Участие в партизанском отряде закалило юного кадета, окончательно выплавила из него сильного, отважного и подчас беспощадного воина. Теперь Адя очень хорошо знал, что такое смерть. Он не раз сам чудом ускользал от неё, он закрывал глаза своим убитым друзьям, он сам не раз убивал в бою… Встретившись после всего пережитого, с лучшим другом Сашей Рассольниковым, он немного взгрустнул об утерянных грёзах, которые ещё так живы были в чистом и невинном сердце Саши, сердце мечтателя и поэта, восторженном, сострадающем… Он обрушил на Адю целый водопад вопросов, умоляя подробно рассказать обо всём. И Адя рассказывал, временами начиная раздуваться от гордости, вдохновенно, а то вдруг сникал и умолкал, вспомнив лица убитых друзей… Саша ещё не ведал изнаночной стороны войны, её горя и грязи. Ему война всё ещё казалась захватывающим приключением в духе его любимых романов, а сам себя он представлял не то юным и благородным шотландцем Квентином Дорвардом, не то Бог ещё знает кем, а на деле больше всего походил на Николеньку Ростова, такого же наивного и чистого мальчика, готового всем услужить, со всеми поделиться последним, всех жалеющего и прощающего, и мечтающего о подвиге… Саша слушал друга, широко распахнув свои серые глаза, в которых читалось искреннее восхищение, от которого Аде делалось порой даже неловко. Тогда он впервые подумал, что, пожалуй, не стоило бы Саше заниматься военным ремеслом, что это не его стезя. Если крепкий, сильный Адя выглядел года на два старше своих лет, то хрупкий, болезненный Саша, младший его на год, казался совсем ребёнком.
Во время похода кадет Митрофанов всячески опекал своего друга, старался всегда быть рядом с ним, чтобы защитить в случае нужды. Он всё время чувствовал, будто Саше грозит какая-то опасность, а тот словно и не замечал этого. «Очарованный партизан» – прозвали его в полку.
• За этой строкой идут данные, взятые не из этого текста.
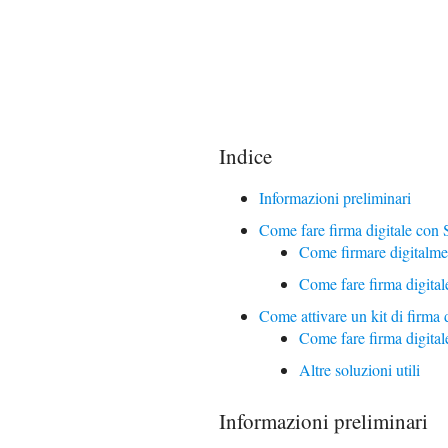
Indice
Informazioni preliminari
Come fare firma digitale con
Come firmare digitalme
Come fare firma digital
Come attivare un kit di firma
Come fare firma digital
Altre soluzioni utili
Informazioni preliminari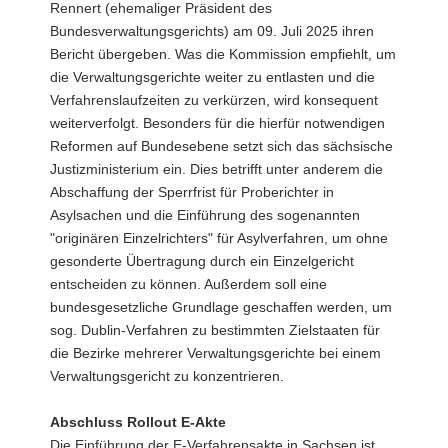
Rennert (ehemaliger Präsident des
Bundesverwaltungsgerichts) am 09. Juli 2025 ihren
Bericht übergeben. Was die Kommission empfiehlt, um
die Verwaltungsgerichte weiter zu entlasten und die
Verfahrenslaufzeiten zu verkürzen, wird konsequent
weiterverfolgt. Besonders für die hierfür notwendigen
Reformen auf Bundesebene setzt sich das sächsische
Justizministerium ein. Dies betrifft unter anderem die
Abschaffung der Sperrfrist für Proberichter in
Asylsachen und die Einführung des sogenannten
"originären Einzelrichters" für Asylverfahren, um ohne
gesonderte Übertragung durch ein Einzelgericht
entscheiden zu können. Außerdem soll eine
bundesgesetzliche Grundlage geschaffen werden, um
sog. Dublin-Verfahren zu bestimmten Zielstaaten für
die Bezirke mehrerer Verwaltungsgerichte bei einem
Verwaltungsgericht zu konzentrieren.
Abschluss Rollout E-Akte
Die Einführung der E-Verfahrensakte in Sachsen ist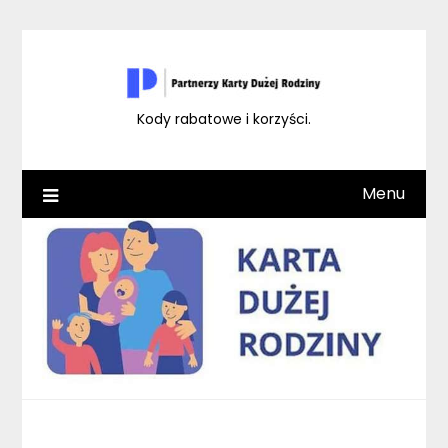
Skip
to
content
Kody rabatowe i korzyści.
Menu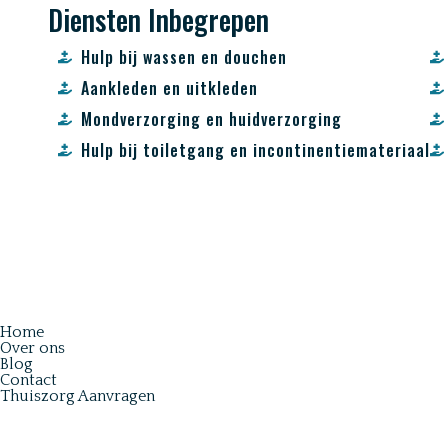
Diensten Inbegrepen
Hulp bij wassen en douchen
Aankleden en uitkleden
Mondverzorging en huidverzorging
Hulp bij toiletgang en incontinentiemateriaal
Home
Over ons
Blog
Contact
Thuiszorg Aanvragen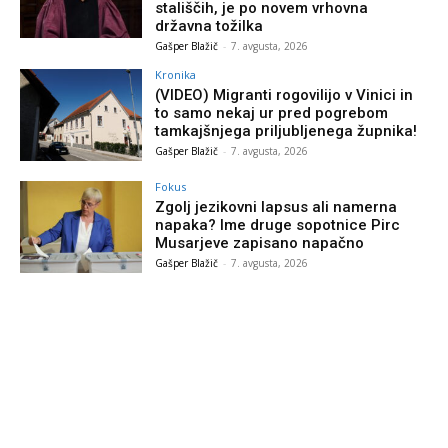
stališčih, je po novem vrhovna
državna tožilka
Gašper Blažič
-
7. avgusta, 2026
Kronika
(VIDEO) Migranti rogovilijo v Vinici in
to samo nekaj ur pred pogrebom
tamkajšnjega priljubljenega župnika!
Gašper Blažič
-
7. avgusta, 2026
Fokus
Zgolj jezikovni lapsus ali namerna
napaka? Ime druge sopotnice Pirc
Musarjeve zapisano napačno
Gašper Blažič
-
7. avgusta, 2026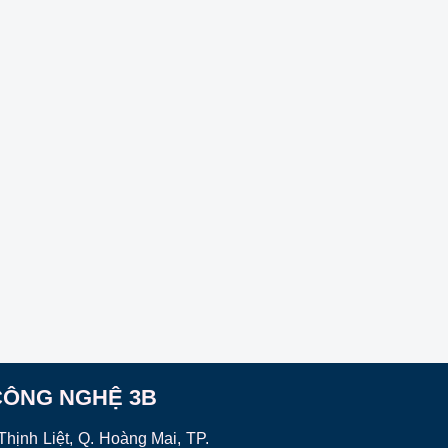
CÔNG NGHỆ 3B
hịnh Liệt, Q. Hoàng Mai, TP.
– Вот, закончится наша одиссея, – любил мечтать Саша, – и когда-нибудь мы будем рассказывать внукам об этих славных делах, показывать им места нашей боевой славы. Я напишу большую поэму и расскажу в ней обо всех боях и героях… Пройдут годы, и новые кадеты выберут военную стезю, вдохновлённые нашими подвигами. Ах, как это будет хорошо!
Бледное, худое лицо его с острым подбородком оживлялось и светилось, а из груди, между тем, рвался с трудом сдерживаемый кашель. Саша простыл ещё в самом начале похода и с той поры кашель не покидал его, и Адя беспокоился, как бы он не перерос в чахотку, которая некогда уже угрожала другу. А сам Саша и тут не проявлял ни малейшего волнения, никогда ни на что не жаловался. Даже война не заставила его спуститься с облаков, он и её видел сквозь призму своих грёз.